- Data shown -
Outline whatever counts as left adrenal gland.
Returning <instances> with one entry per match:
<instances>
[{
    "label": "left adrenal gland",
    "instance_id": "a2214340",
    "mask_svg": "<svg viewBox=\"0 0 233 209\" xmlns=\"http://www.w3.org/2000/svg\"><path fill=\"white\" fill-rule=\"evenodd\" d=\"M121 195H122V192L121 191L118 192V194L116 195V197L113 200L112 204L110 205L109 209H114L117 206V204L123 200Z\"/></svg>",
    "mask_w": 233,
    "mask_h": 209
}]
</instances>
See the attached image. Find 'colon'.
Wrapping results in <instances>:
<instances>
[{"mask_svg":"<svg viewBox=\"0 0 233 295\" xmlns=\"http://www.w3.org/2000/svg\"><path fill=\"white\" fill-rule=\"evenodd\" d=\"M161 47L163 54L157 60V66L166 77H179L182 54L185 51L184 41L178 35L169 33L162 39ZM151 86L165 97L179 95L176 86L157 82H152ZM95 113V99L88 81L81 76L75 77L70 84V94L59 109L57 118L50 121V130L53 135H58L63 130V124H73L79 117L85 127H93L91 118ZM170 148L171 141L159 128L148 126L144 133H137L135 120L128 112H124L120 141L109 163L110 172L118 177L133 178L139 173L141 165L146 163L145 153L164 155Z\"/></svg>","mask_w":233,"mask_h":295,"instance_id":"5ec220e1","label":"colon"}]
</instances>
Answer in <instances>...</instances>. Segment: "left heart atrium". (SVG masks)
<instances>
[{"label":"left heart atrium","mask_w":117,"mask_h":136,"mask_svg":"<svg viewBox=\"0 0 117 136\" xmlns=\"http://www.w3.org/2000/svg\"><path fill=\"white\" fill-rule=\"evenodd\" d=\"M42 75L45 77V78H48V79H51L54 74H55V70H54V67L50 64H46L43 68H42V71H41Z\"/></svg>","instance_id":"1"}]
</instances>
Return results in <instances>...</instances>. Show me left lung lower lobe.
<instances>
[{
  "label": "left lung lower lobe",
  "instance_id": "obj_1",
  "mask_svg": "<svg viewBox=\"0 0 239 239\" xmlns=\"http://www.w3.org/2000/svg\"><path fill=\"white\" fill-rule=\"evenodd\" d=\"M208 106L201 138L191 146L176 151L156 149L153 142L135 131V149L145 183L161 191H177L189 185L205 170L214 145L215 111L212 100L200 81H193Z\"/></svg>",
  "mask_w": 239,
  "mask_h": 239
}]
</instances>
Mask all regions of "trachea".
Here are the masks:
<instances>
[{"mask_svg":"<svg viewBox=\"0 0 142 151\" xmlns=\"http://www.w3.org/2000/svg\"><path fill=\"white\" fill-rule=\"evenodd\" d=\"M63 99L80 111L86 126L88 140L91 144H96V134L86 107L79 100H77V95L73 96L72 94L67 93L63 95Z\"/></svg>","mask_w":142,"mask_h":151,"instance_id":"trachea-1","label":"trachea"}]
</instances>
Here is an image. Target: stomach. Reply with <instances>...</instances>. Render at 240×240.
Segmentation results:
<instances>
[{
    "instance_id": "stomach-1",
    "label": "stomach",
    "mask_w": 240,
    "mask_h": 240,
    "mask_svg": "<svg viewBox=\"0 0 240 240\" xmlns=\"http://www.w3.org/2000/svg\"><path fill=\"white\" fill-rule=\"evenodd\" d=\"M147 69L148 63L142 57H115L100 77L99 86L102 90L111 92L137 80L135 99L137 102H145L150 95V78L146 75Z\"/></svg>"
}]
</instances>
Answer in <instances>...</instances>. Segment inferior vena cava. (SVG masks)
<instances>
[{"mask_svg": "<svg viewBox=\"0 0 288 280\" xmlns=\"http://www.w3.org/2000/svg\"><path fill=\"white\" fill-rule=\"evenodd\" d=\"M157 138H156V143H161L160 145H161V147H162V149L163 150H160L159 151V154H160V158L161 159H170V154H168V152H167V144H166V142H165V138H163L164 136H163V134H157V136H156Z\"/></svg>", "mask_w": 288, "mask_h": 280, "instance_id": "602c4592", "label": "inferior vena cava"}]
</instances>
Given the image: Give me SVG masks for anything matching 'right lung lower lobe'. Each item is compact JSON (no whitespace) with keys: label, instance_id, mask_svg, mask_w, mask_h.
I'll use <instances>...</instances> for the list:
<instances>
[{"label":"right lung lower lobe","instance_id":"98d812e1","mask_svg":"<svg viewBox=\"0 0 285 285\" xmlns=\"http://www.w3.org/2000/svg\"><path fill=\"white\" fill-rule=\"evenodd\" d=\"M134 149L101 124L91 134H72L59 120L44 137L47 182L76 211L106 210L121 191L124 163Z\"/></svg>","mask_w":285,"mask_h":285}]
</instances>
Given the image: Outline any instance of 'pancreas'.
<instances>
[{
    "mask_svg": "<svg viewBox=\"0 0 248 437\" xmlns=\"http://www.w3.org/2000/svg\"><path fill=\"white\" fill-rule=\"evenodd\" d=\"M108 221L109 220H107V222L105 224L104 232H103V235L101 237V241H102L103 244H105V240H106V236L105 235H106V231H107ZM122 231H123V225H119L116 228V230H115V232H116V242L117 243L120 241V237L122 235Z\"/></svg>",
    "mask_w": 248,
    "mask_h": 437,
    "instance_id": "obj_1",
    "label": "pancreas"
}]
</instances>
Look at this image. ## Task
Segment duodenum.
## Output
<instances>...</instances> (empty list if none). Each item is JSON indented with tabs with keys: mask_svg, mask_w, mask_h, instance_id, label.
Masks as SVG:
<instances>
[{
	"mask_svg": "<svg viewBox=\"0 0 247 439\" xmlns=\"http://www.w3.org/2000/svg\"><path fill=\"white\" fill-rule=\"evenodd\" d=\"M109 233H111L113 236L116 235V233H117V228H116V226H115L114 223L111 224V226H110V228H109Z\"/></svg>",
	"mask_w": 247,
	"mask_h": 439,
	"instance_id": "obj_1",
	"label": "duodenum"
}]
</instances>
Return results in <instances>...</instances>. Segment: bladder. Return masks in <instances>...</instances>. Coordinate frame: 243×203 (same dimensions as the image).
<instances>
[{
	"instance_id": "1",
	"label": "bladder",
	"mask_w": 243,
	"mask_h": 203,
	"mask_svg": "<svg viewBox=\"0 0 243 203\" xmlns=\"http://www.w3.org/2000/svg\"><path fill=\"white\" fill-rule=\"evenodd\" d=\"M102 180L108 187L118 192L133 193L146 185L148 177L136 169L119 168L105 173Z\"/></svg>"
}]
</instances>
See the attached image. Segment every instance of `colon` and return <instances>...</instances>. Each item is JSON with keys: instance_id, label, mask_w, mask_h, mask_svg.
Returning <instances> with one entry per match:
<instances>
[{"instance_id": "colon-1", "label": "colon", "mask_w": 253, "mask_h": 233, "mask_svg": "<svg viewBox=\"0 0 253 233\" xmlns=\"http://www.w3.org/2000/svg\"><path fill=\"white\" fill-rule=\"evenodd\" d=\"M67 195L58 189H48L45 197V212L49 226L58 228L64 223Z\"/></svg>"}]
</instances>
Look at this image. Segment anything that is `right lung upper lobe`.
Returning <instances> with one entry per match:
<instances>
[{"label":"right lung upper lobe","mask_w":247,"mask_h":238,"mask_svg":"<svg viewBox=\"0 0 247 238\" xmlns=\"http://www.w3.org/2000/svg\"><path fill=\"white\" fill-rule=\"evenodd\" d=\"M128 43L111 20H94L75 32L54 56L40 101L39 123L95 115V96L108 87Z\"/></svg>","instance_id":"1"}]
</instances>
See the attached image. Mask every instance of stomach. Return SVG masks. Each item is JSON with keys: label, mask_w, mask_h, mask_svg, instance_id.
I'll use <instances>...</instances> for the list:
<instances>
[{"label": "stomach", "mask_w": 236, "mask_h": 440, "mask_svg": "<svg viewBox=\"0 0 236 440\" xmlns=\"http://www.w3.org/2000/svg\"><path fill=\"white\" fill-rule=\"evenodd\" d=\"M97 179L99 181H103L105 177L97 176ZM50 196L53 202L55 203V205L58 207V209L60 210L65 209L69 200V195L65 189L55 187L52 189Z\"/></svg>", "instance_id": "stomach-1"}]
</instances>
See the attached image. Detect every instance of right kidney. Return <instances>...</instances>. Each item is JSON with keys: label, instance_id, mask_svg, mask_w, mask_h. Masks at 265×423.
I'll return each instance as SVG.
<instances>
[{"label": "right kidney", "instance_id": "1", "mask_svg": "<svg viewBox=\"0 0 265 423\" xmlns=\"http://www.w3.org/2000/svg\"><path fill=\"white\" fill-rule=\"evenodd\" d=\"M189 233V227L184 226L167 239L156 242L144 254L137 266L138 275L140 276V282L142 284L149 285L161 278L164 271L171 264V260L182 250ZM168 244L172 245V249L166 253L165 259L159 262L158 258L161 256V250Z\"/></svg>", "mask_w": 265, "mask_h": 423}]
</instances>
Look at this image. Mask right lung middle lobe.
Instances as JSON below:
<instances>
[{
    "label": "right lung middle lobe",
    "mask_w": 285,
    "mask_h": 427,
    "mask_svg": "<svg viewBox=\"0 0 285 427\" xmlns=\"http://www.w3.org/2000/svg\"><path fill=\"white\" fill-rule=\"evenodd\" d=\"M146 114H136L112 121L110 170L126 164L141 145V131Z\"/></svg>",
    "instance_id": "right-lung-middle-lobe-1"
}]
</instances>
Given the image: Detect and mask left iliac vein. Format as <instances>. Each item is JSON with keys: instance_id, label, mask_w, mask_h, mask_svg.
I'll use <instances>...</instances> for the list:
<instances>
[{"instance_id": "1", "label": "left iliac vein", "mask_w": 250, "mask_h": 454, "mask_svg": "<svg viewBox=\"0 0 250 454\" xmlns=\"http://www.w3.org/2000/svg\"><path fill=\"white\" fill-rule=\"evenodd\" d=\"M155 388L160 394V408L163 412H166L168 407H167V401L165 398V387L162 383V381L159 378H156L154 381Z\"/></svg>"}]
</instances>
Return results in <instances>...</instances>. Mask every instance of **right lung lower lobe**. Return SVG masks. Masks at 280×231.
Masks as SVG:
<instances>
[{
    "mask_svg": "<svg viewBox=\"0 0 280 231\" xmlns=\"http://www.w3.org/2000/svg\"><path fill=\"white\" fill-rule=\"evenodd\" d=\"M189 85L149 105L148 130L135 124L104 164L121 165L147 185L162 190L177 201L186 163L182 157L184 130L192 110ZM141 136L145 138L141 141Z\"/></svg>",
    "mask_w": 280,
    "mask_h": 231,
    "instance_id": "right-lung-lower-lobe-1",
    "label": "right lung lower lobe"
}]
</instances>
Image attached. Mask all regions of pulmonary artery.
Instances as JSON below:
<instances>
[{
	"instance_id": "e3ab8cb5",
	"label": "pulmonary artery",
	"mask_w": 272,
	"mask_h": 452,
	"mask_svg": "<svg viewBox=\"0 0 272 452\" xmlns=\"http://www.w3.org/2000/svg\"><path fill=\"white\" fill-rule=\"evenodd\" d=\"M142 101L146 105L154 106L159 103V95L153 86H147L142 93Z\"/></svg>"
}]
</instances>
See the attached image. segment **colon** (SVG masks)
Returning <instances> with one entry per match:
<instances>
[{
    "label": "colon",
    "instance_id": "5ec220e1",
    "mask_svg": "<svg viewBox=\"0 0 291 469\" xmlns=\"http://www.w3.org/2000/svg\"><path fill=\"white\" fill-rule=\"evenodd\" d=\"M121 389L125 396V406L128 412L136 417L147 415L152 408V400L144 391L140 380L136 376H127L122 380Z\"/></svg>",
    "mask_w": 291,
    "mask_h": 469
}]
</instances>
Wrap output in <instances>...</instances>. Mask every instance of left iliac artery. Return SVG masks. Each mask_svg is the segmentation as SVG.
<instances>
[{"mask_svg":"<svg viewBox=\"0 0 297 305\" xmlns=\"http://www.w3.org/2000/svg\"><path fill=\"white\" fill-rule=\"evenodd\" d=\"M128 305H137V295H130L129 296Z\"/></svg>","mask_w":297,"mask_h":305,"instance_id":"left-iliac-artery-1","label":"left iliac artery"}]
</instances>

- Your goal -
With the line containing "See the attached image. segment **colon**" as the start and the last line of the material above as the end, copy that run of lines exactly, both ends included, and nothing more.

- Answer area -
See the attached image. segment **colon** (SVG masks)
Returning <instances> with one entry per match:
<instances>
[{
    "label": "colon",
    "instance_id": "5ec220e1",
    "mask_svg": "<svg viewBox=\"0 0 291 469\" xmlns=\"http://www.w3.org/2000/svg\"><path fill=\"white\" fill-rule=\"evenodd\" d=\"M121 389L125 396V406L128 412L136 417L147 415L152 408V400L144 391L140 380L136 376H127L122 380Z\"/></svg>",
    "mask_w": 291,
    "mask_h": 469
}]
</instances>
Wrap output in <instances>...</instances>. Mask every instance of left iliac artery. Return SVG masks. Each mask_svg is the segmentation as SVG.
<instances>
[{"mask_svg":"<svg viewBox=\"0 0 297 305\" xmlns=\"http://www.w3.org/2000/svg\"><path fill=\"white\" fill-rule=\"evenodd\" d=\"M128 305H137V295H130L129 296Z\"/></svg>","mask_w":297,"mask_h":305,"instance_id":"left-iliac-artery-1","label":"left iliac artery"}]
</instances>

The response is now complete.